USB hangs (?) TurboPrint printer driver Canon Pro9000

I am looking for anyone who might have seen and/or resolved this issue.

I have used versions of the TurboPrint Driver on openSUSE since perhaps 12.x.
Worked well with 13.2 and early on after migration to 42.1
TurboPrint driver is version 2.35-2

Recently, I have issues where a print job starts, proceeds perhaps 5 - 6%, then hangs.
Turboprint Printer Monitor reports Printer is disconnected.
Occasionally I can get one full page to print, but a follow on page will hang.

I can usually find some combination of power cycling the printer and/or disconnecting/reconnecting USB
that will unhang it for one more page, then hangs again.

I am wondering if some sort of incompatibility with recent USB driver updates has crept in here.

Any thoughts/ideas/similar experience?

I’m not aware of any regressions impacting like this but it’s always possible. Since you’re using a TurboPrint driver, have you also posted on their support forum?

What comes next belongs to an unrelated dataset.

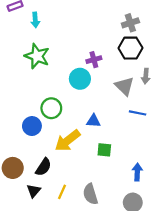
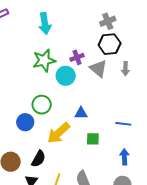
cyan arrow: (35, 20) -> (45, 23), moved, size x1.5
green star: (37, 56) -> (44, 60), moved, turned -30
gray triangle: (125, 86) -> (98, 69), moved
blue line: (138, 113) -> (123, 124), moved

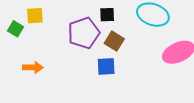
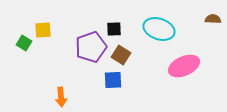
orange arrow: (33, 67) -> (61, 97), moved, turned 84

This printer debugging guide has a section dealing with USB communication issues and provides some options that might be worth checking out. If not, a bug report may be your best course of action.

BTW, is there any reason why you prefer using the TurboPrint driver rather than the free gutenprint driver for the Canon Pixma Pro 9000?

Thanks for input deano

I started long enough ago with TurboPrint that there was no Guttenprint for Pro9000.
I have tried the more recent versions, still with little luck.
If anyone has had good luck with Guttenprint for Pro9000, please comment.
Perhaps I am just missing something.

I have posted at TurboPrint as well, no results as yet.

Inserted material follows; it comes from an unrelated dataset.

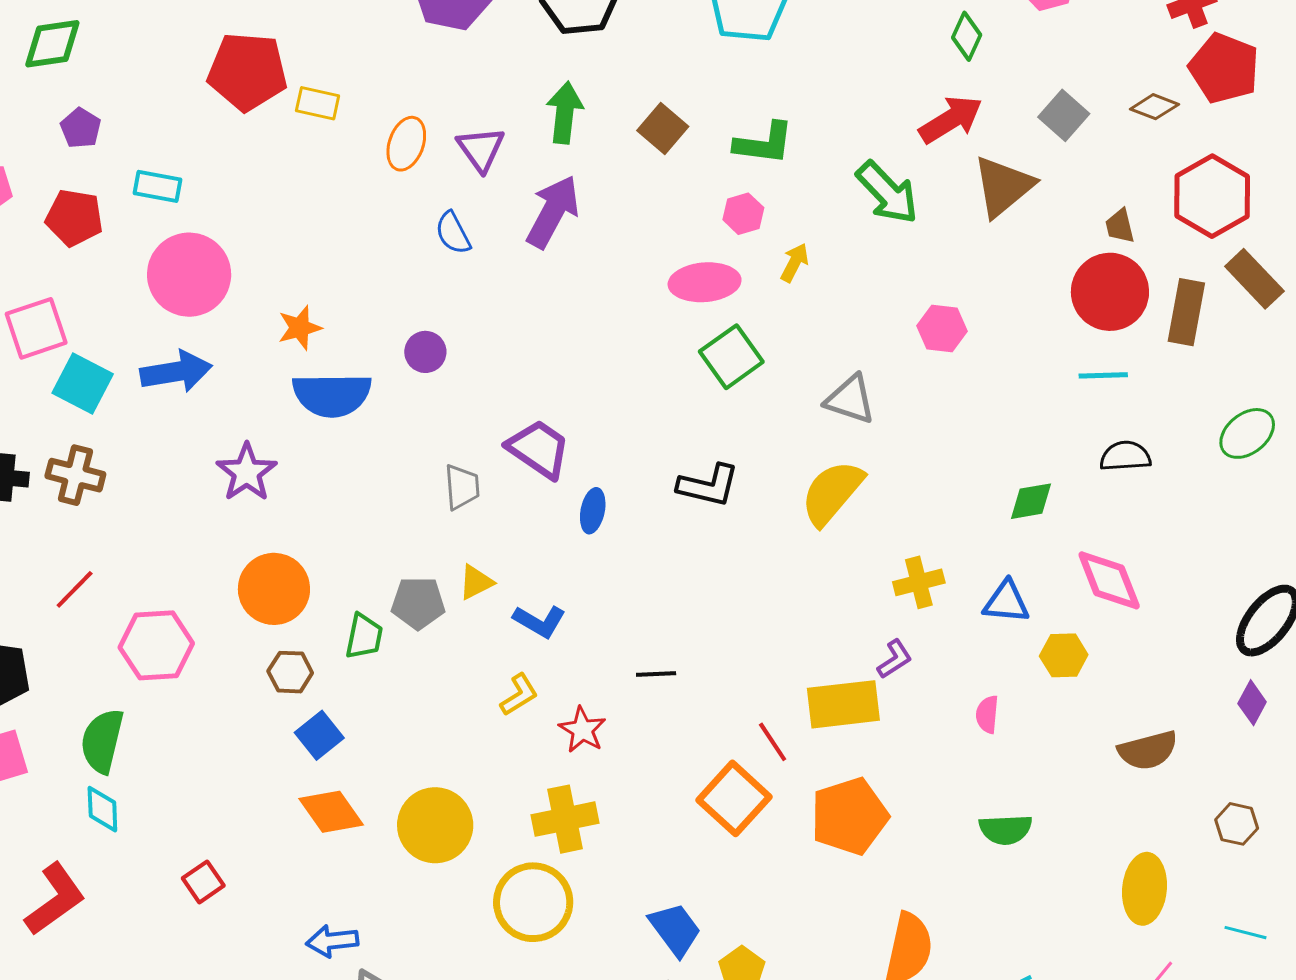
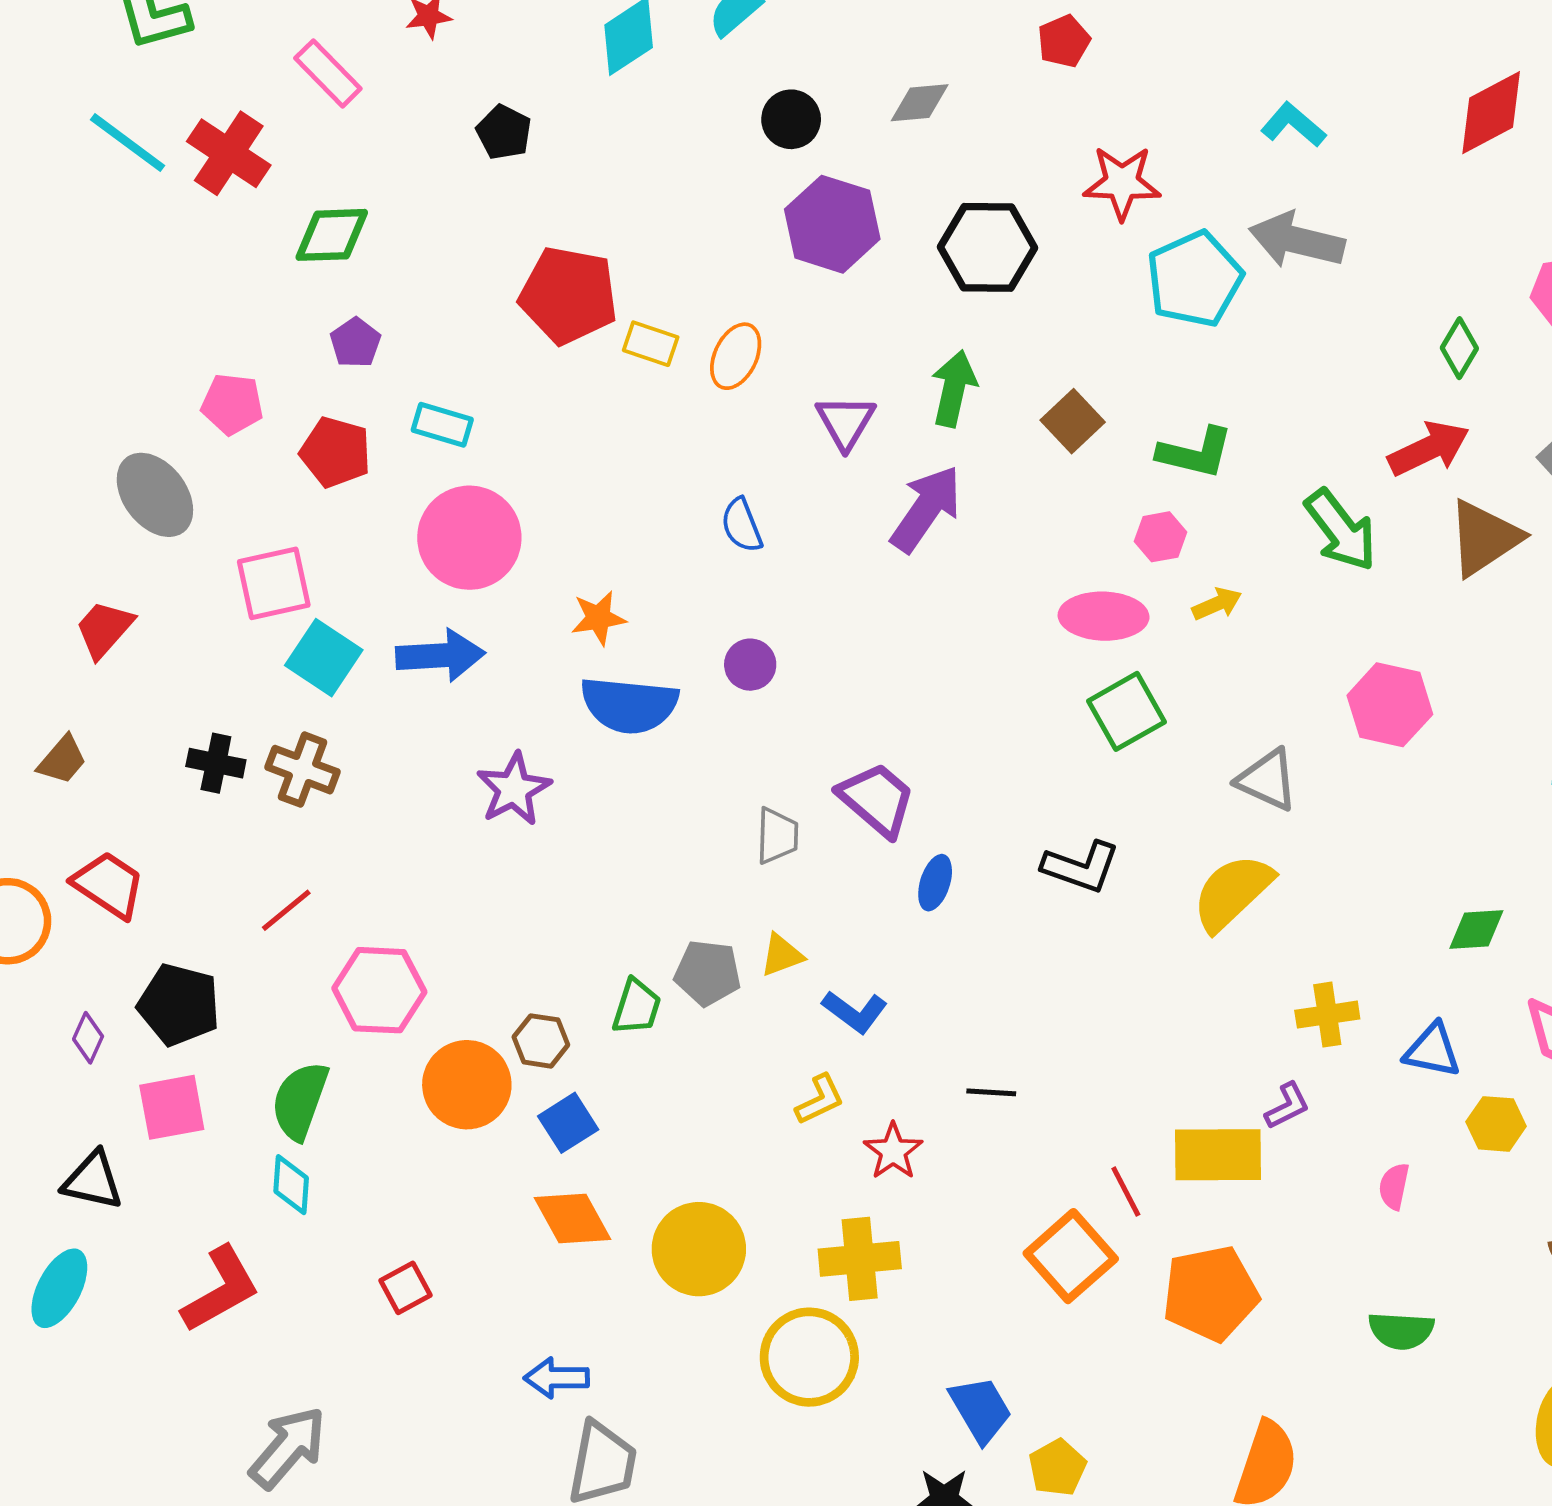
orange ellipse: (406, 144) -> (736, 356), moved
blue semicircle: (453, 233) -> (742, 525), moved
yellow arrow: (795, 263) -> (1217, 604), turned 33
pink hexagon: (942, 328) -> (1390, 705), size x1.4
orange circle: (274, 589) -> (467, 1085), moved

I am just guessing this is USB related, will dig into your reference, thanks.

Further down the debugging guide I linked to was a section dealing with Turboprint. (Just in case you hadn’t noticed it already.)

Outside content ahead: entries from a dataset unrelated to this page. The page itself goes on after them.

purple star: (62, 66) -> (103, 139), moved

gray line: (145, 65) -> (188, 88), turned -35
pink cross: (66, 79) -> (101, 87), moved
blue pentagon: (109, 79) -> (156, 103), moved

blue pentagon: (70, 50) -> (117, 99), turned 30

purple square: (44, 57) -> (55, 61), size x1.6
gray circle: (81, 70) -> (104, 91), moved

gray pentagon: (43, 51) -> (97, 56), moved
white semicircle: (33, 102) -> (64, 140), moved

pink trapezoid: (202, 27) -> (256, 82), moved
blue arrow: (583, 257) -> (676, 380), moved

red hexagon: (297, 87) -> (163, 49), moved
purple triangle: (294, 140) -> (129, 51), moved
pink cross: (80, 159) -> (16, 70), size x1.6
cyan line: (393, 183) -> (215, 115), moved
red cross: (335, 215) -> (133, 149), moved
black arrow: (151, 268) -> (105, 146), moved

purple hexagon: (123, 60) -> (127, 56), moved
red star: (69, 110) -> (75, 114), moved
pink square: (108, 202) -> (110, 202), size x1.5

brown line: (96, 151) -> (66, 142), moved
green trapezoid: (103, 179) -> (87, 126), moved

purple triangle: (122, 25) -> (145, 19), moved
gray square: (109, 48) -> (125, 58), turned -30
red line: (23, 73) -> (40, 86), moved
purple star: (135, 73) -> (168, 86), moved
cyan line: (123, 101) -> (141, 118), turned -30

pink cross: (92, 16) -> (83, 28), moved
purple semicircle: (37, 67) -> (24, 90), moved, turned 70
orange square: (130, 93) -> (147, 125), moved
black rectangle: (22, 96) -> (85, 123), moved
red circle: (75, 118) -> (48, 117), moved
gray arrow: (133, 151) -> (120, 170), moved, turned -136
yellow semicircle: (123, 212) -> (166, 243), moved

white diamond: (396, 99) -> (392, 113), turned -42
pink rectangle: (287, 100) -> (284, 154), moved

One known problem is that Turboprint currently ships with a Ghostscript clone based on a very old Ghostscript version, after which we have worked a lot with the original developers of Ghostscript to remove very many crash bugs. So if you have problems that certain (especially more complex) files do not print (and perhaps you find segmentation fault messages of “gszedo” in /var/log/syslog), proceed as follows:

Run the command:
$ turboprint
A window, “Turboprint Control Center” will open. Click “Preferences” at the bottom of the window. In the dialog popping up now uncheck “Use Ghostscript with extensions for Turboprint”. Click “OK” in the dialog window and “Exit” in the main window.

This makes Turboprint using the current version of Ghostscript as shipped with Ubuntu, containing all the latest bug fixes.

Thanks for that reference.
That checkbox is activated, AFAIK always has been.

My debug time is rather limited at the moment, but I have been bouncing around various logs.

One thing I have noticed is this, observed in a console window before and after a printer lockup

lsusb |grep Canon
Bus 005 Device 008: ID 04a9:10b0 Canon, Inc.
......
lsusb |grep Canon
Bus 005 Device 009: ID 04a9:10b0 Canon, Inc.

Seems whatever is going on is causing the Port to ‘walk’.

What happens if you uncheck it (as suggested in the guide)?

My debug time is rather limited at the moment, but I have been bouncing around various logs.

One thing I have noticed is this, observed in a console window before and after a printer lockup

lsusb |grep Canon
Bus 005 Device 008: ID 04a9:10b0 Canon, Inc.
......
lsusb |grep Canon
Bus 005 Device 009: ID 04a9:10b0 Canon, Inc.

Seems whatever is going on is causing the Port to ‘walk’.

It’s behaving as though the port has been reset perhaps?

Doh!
I misread the Guide item, though checking the box was the best option.
So I re-read and of course you are correct.

I unchecked the box and have a couple cycles of successful printing so far.
I’ll report again in a couple days, but looks good for now.

THANKS

But wait, there is more!

I failed to submit the above reply a few days back, and the printer hang returned on my next attempt.

Once the Holidaze wore off, I did receive a response on the Turboprint Forum, found here: http://www.turboprint.info/support/viewtopic.php?f=14&t=2995
Following their recommendations, I found that I was using the USP Port (driver), not the enhanced TP-USB driver that maintains status messaging during the print cycle.
Running with the TP-USB driver has resolved my issue

I did request feedback from TurboPrint as to the continued validity of checking, or not checking, the “Use Ghostscript with extensions for Turboprint” item in the Control Center. For the moment, I am running OK with it unchecked.
I’ll update if/when a reply is posted.

Bottom line - this whole mess is likely due to a failure on my part to read the TurboPrint documentation w.r.t. TP-USB

Thanks again, Deano, for nudging me along.

Thanks for the update. It might be helpful to others who come searching for help using TurboPrint. Not being a TurboPrint user I wasn’t aware of the proprietary ‘tpu’ CUPS backend. Always a good idea to seek support from the vendor in cases like this.